What is expected: Locate the word "Country" in the entries below, then gather every line that holds it.

---------- Input data ----------

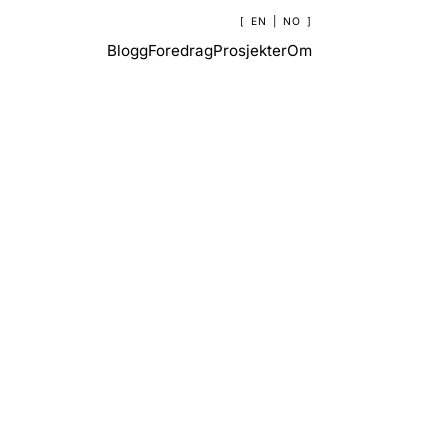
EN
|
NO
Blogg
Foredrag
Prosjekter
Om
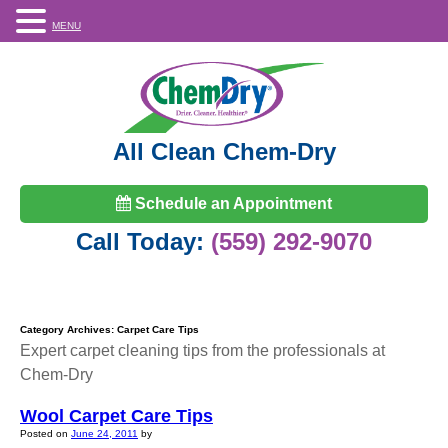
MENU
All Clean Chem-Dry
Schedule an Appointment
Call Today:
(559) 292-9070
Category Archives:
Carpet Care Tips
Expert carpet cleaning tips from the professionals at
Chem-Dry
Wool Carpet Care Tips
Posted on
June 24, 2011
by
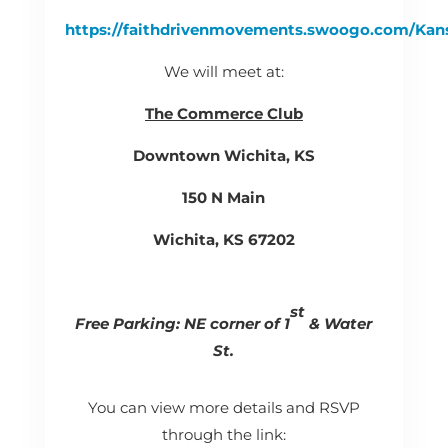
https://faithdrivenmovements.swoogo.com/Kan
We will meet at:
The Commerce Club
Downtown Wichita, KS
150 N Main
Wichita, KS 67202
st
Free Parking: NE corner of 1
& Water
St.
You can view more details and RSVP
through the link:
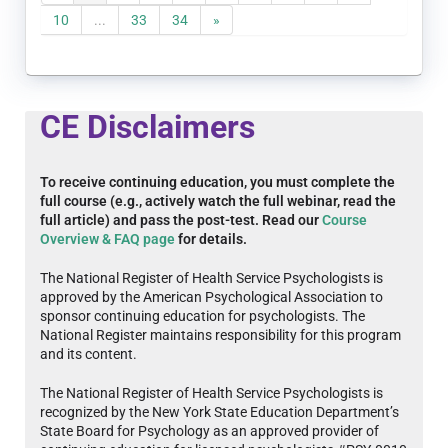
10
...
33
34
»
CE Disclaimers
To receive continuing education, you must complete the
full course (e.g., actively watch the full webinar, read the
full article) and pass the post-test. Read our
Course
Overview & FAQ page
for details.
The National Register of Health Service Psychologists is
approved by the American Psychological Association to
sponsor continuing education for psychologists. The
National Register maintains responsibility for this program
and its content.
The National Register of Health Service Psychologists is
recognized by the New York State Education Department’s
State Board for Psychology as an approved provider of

----------
---------- Input data ----------

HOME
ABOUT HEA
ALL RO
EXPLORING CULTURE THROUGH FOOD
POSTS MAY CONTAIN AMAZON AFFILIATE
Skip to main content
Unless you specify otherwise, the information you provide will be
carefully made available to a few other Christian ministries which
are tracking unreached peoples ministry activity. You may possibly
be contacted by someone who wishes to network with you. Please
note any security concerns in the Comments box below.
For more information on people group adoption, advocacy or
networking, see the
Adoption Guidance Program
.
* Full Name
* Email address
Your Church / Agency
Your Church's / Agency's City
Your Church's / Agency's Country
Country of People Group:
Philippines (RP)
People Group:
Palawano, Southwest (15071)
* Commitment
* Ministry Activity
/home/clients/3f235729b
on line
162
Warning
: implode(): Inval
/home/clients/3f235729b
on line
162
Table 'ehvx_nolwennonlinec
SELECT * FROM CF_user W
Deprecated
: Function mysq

----------

The answer:
Your Church's / Agency's Country
Country of People Group:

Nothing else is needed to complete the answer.